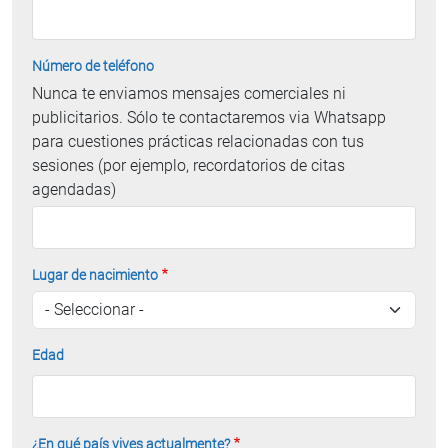
Número de teléfono
Nunca te enviamos mensajes comerciales ni
publicitarios. Sólo te contactaremos via Whatsapp
para cuestiones prácticas relacionadas con tus
sesiones (por ejemplo, recordatorios de citas
agendadas)
Lugar de nacimiento
Edad
¿En qué país vives actualmente?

=== Task to carry out ===
Copy the whole of the material above exactly, but not its images.

=== Reply ===
Número de teléfono
Nunca te enviamos mensajes comerciales ni
publicitarios. Sólo te contactaremos via Whatsapp
para cuestiones prácticas relacionadas con tus
sesiones (por ejemplo, recordatorios de citas
agendadas)
Lugar de nacimiento
Edad
¿En qué país vives actualmente?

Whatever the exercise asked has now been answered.